96411607-90486.jpg96411607-90487.jpg

The Great Rift Valley may be best known as the locale in which the earliest hominids (evolutionary precursors to Homo sapiens, or human beings) have been discovered. The most famous of these excavations were conducted by the Leakeys (Louis, Mary, and Richard) at Olduvai Gorge in Kenya during the 1950’s and 1960’s and by Donald Johanson in the Afar Triangle. Johanson discovered Lucy, a 3-million-year-old skeleton of an early hominid, Australopithecus afarensis, in 1974 at a site called Hadar in the northern part of the valley. In 1978, in the southern part of the valley at Laetoli (Tanzania), Mary Leakey discovered hominid footprints dating to 3.5 million years ago. Other discoveries include the Taung child in 1924 (1.2 million years old), Zinjanthropus boisei, now called Australopithecus boisei, in 1959 (1.75 million years old), Homo habilis in 1972 (1.9 million years old), a boy Homo erectus in 1984 (1.6 million years old), and the “black skull” in 1985 (2.6 million years old). These and many other excavations of early hominids have led many paleontologists to conclude that human beings arose out of Africa.

Bibliography

Gregory, John W. The Great Rift Valley. London: Frank Cass, 1968.

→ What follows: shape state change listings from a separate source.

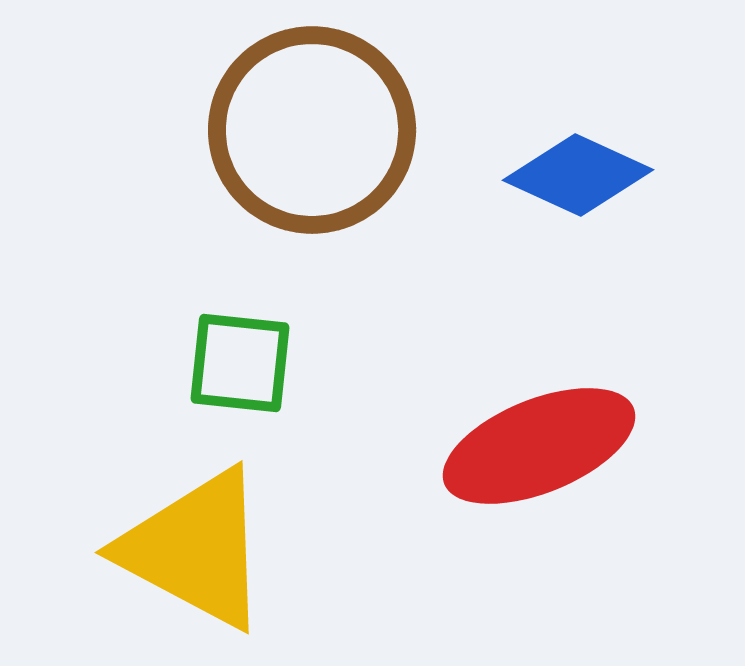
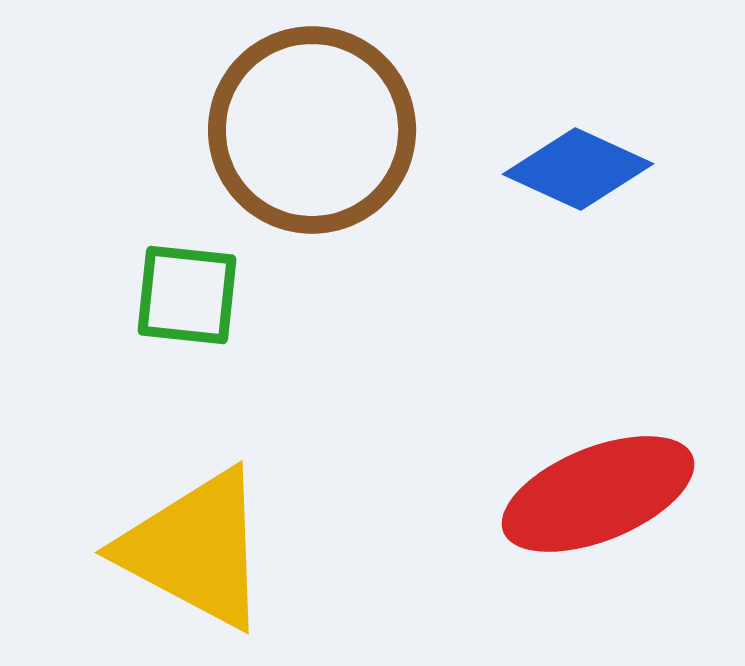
blue diamond: moved 6 px up
green square: moved 53 px left, 68 px up
red ellipse: moved 59 px right, 48 px down
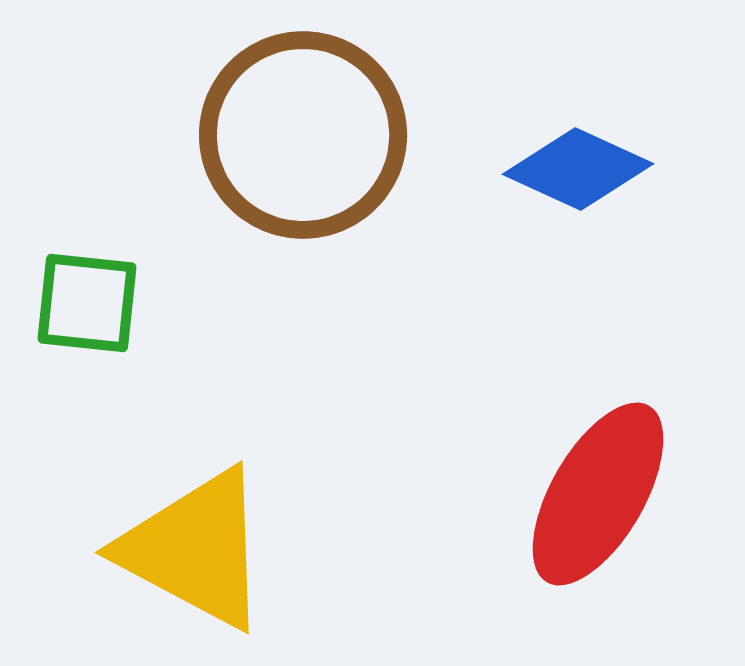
brown circle: moved 9 px left, 5 px down
green square: moved 100 px left, 8 px down
red ellipse: rotated 38 degrees counterclockwise
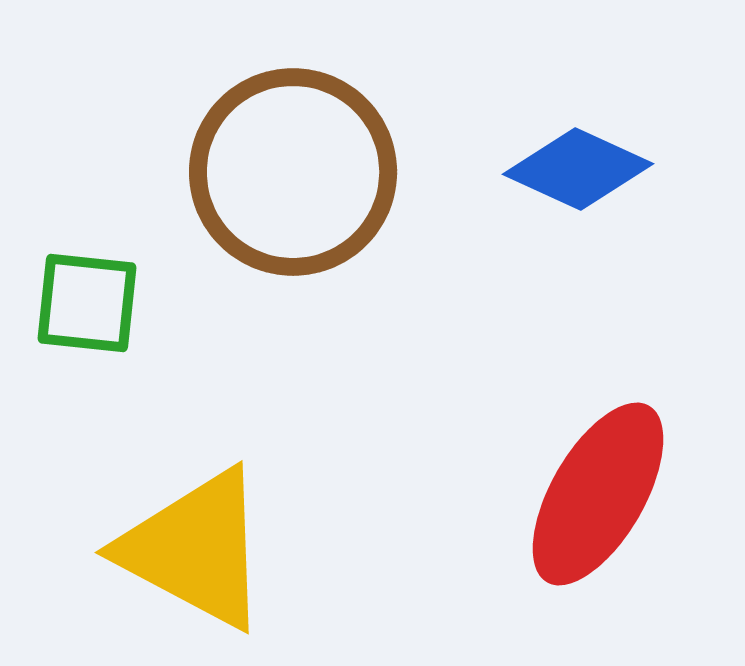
brown circle: moved 10 px left, 37 px down
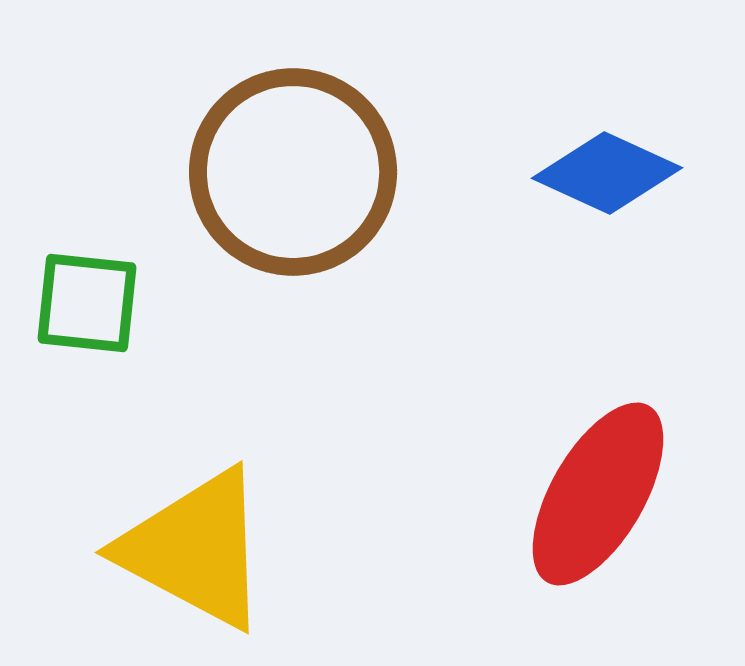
blue diamond: moved 29 px right, 4 px down
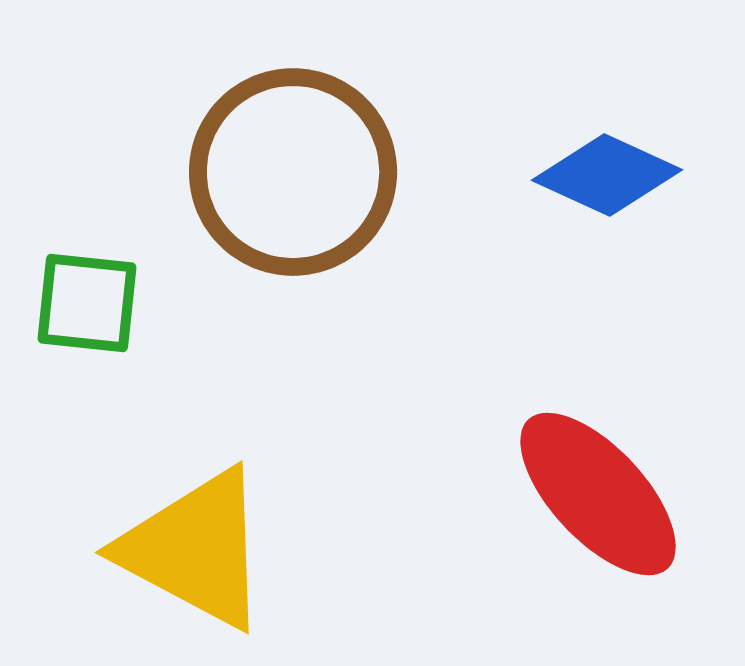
blue diamond: moved 2 px down
red ellipse: rotated 73 degrees counterclockwise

Johanson, Donald C., Leonora Johanson, and Blake Edgar. Ancestors: In Search of Human Origins. New York: Villard Books, 1994.

Johanson, Donald C., and James Shreeve. Lucy’s Child: The Discovery of a Human Ancestor. New York: Morrow, 1989.

Oliver, Roland, and Michael Crowder, eds. The Cambridge Encyclopedia of Africa. Cambridge, England: Cambridge University Press, 1981.